***** INFORMATION GIVEN

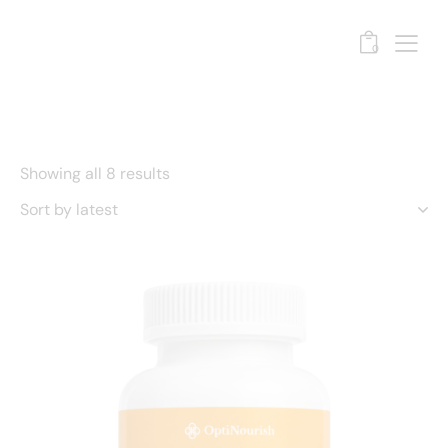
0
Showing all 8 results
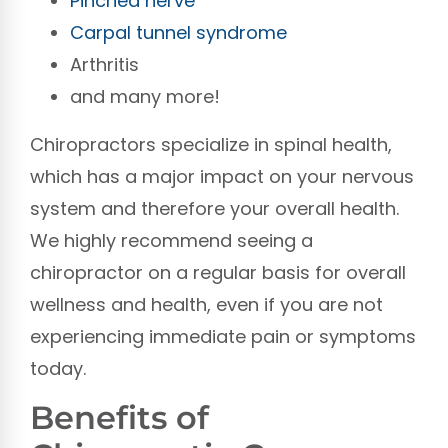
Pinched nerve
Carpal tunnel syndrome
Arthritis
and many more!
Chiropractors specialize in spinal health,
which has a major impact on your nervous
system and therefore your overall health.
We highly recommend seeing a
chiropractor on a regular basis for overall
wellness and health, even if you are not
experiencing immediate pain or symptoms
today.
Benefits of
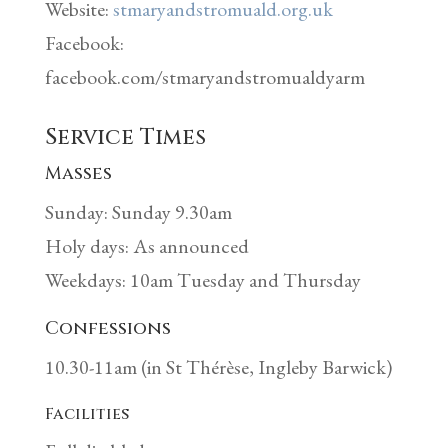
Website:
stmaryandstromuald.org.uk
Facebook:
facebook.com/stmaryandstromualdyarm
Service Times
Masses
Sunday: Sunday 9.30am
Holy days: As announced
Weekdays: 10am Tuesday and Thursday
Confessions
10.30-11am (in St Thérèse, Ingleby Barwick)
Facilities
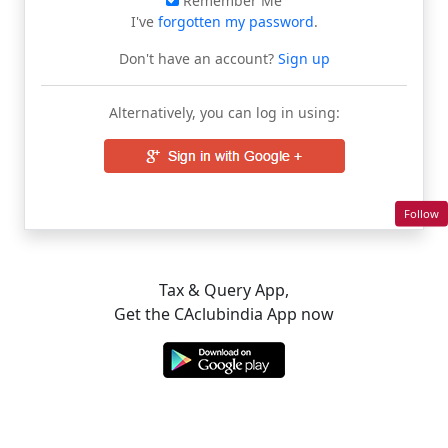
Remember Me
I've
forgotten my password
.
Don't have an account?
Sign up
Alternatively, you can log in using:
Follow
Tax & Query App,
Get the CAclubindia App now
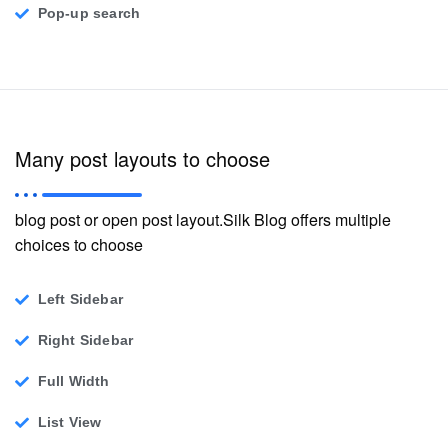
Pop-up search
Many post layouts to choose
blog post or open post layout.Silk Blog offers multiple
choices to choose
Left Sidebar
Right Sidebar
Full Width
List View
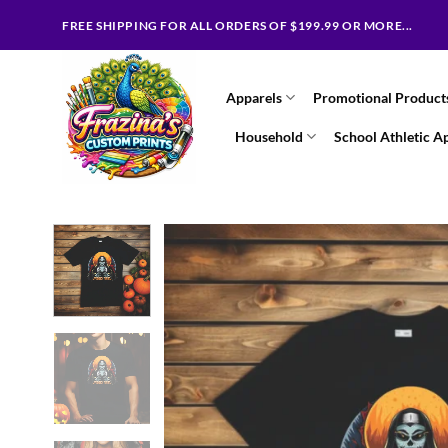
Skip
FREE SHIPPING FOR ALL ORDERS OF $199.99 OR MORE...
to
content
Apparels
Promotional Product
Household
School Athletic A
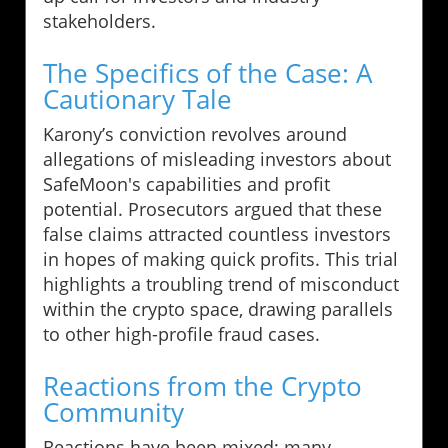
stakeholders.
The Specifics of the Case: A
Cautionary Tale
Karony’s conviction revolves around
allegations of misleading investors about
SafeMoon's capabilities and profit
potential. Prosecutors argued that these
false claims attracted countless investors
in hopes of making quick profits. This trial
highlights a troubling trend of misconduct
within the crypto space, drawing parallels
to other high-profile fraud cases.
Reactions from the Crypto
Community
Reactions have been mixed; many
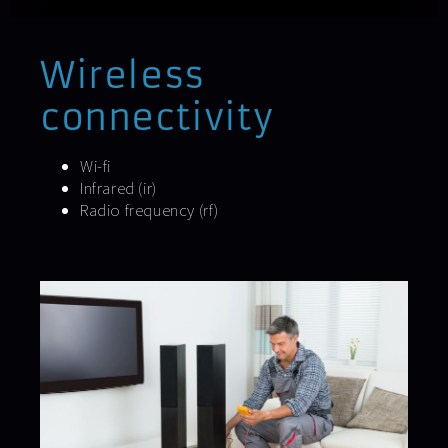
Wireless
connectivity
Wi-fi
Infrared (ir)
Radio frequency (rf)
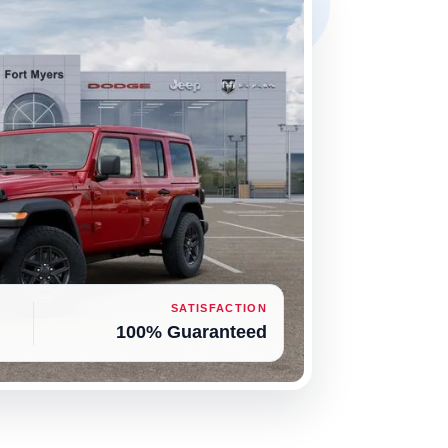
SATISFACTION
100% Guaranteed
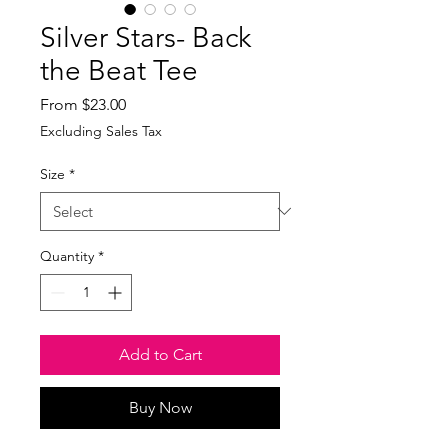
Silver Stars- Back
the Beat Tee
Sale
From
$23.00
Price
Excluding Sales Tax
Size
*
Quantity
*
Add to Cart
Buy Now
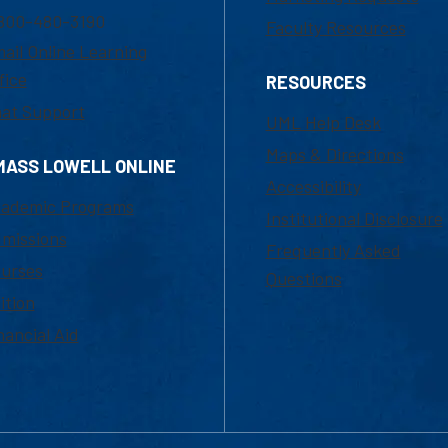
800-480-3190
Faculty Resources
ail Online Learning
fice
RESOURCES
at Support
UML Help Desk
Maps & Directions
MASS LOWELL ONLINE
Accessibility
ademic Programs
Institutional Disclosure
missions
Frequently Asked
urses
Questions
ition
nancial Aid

**********
***** INFORMATION GIVEN

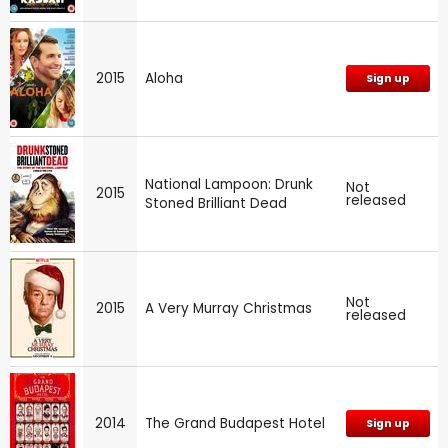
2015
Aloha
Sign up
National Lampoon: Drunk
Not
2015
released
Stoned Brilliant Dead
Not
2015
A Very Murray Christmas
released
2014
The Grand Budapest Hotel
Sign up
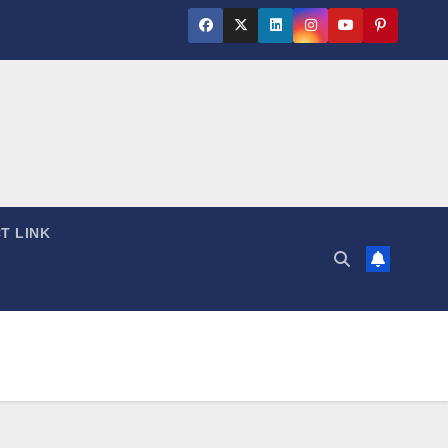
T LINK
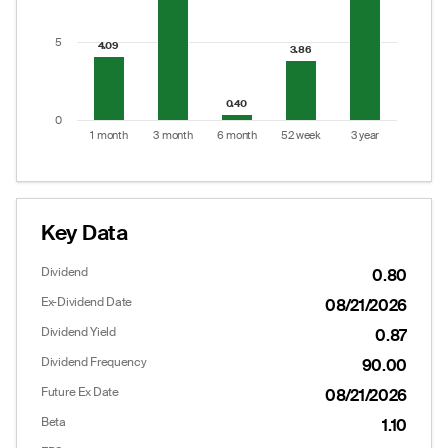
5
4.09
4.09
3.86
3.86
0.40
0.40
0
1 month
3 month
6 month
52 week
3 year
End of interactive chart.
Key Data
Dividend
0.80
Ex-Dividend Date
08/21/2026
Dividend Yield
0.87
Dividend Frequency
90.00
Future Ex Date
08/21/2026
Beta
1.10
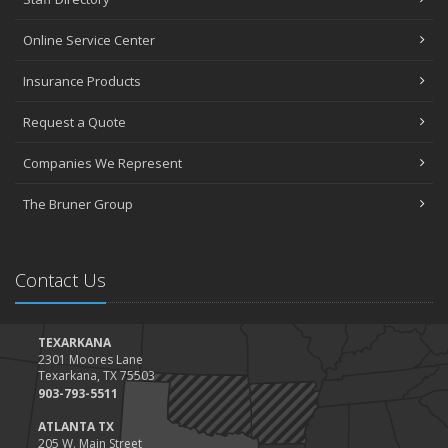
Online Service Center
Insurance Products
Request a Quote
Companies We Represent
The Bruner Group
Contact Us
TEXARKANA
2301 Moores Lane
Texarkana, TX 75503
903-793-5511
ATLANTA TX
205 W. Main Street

**********

WHAT IS EXPECTED: What to print is the stretch of entries from the line with "Pop-up search" up to and including the line with "in hopes of making quick profits. This trial". Please print it exactly and leave out the pictures.

EXERCISE ANSWER:
Pop-up search
Many post layouts to choose
blog post or open post layout.Silk Blog offers multiple
choices to choose
Left Sidebar
Right Sidebar
Full Width
List View
Skip
FREE SHIPPING FOR ALL ORDERS OF $199.99 OR MORE...
to
content
Apparels
Promotional Product
Household
School Athletic A
stakeholders.
The Specifics of the Case: A
Cautionary Tale
Karony’s conviction revolves around
allegations of misleading investors about
SafeMoon's capabilities and profit
potential. Prosecutors argued that these
false claims attracted countless investors
in hopes of making quick profits. This trial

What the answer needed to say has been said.